Saturday, February 16, 2008
Update





So many things have been going on in my life these days, so here is a post that will touch on several items! Firstly, I still have not been able to make a decision about graduate school. I am so tired at times of thinking about it, but I just don't have clarity or peace yet about how to move forward and I am so afraid I will make the wrong decision. A good friend gave me some kind "rebuke" this week by reminding me that if my deciding factor centers around simply finances, then I must not allow that to be the reason for my doubts. If I do, then I am not trusting in God's provision. I am trying to figure out: how do you have wisdom and discernment about your choices, carefully considering whether it is the best choice, and yet still place complete trust in the faithfulness of God to abundantly supply every need!?! These thoughts are obviously tainted by my sinful desire to have complete control over all areas of my life, and lacking the confidence at times that God will do what is best and right and most glorifying to Himself! But He has been good to remind me of that sin and to encourage me to press on in seeking Him. So I wait...
Secondly, I have really enjoyed some of God's providential blessings this past week in friendship and fellowship. I got to go to an Orlando Magic basketball game where they were actually playing my favorite childhood team, the Cleveland Cavaliers!!! The best part was the company, my friends Stephen and Elizabeth went with me. We had such sweet conversation and several good laughs. They have certainly been a source of encouragement and a kind answer to prayer from my great God! Then this weekend was our college ministry's Valentine banquet for the senior adults at my church. This was sadly my first year taking part without my dear friends, Pastor Tommy and Sarah. But again, how graciously God provides just what we need. Pastor Michael, Stephen and Elizabeth and I all had a great time planning this event together and the evening was truly special! Of course, nothing ever goes off without a hitch, but all was handled in true joy. We actually ran out of food with about ten guests still to serve, so that made for an interesting adjustment of calling Boston Market and running to get some extra items. It all came together though and was a perfect opportunity to practice what we preach about patience and mercy toward one another. I think the guests were so encouraged and I heard many just going on and on about how fantastic it was! I have never been so free of anxiety and just able to enjoy myself. God has really used the past five years in this ministry to continually break apart my selfish and worrisome habits and allowed me to experience a much more peaceful and quiet spirit.

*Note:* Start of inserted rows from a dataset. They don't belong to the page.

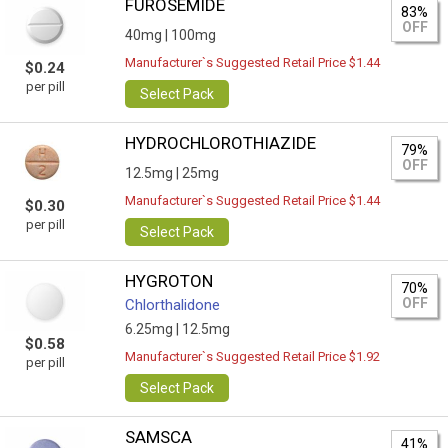
FUROSEMIDE
83%
OFF
40mg |
100mg
Manufacturer`s Suggested Retail Price $1.44
$0.24
per pill
Select Pack
HYDROCHLOROTHIAZIDE
79%
OFF
12.5mg |
25mg
Manufacturer`s Suggested Retail Price $1.44
$0.30
per pill
Select Pack
HYGROTON
70%
OFF
Chlorthalidone
6.25mg |
12.5mg
$0.58
Manufacturer`s Suggested Retail Price $1.92
per pill
Select Pack
SAMSCA
41%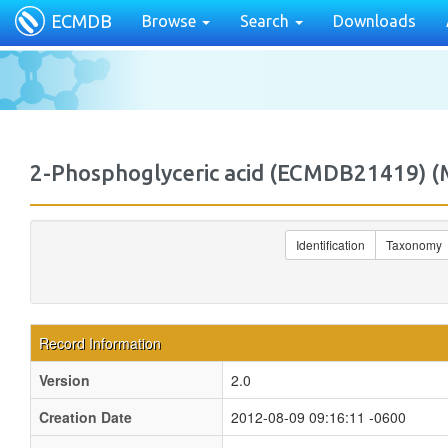
ECMDB
Browse
Search
Downloads
2-Phosphoglyceric acid (ECMDB21419)
Identification
Taxonomy
Record Information
Version
2.0
Creation Date
2012-08-09 09:16:11 -0600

Well, I have many other things to say and even some other links to blog about, but it must wait for another day. Enjoy the photos!
Sunday, January 27, 2008
Lots happening...
There are so many things going on in my life right now and so many things that I would like to pass along to my friends, so I decided to just bullet-point them in summary:
This morning my pastor gave a wonderful sermon from II Corinthians 1:3-11, expounding on the theology of a Christians affliction. He discussed at length how many people are often confused by Paul's mention of believers idenitfying with Christ's suffering as if somehow His suffering was not complete without us. He even cross-referenced Colossians 1:24 where Paul said that he was "filling up what is lacking in Christ's affliction". My pastor explained the intent of Paul's words by stating that, "It's not the power of Christ's suffering, but the presentation of it." So Christ's suffering had enough power in and of itself, but it is further presented in how we live our lives amongst great tribulation and affliction.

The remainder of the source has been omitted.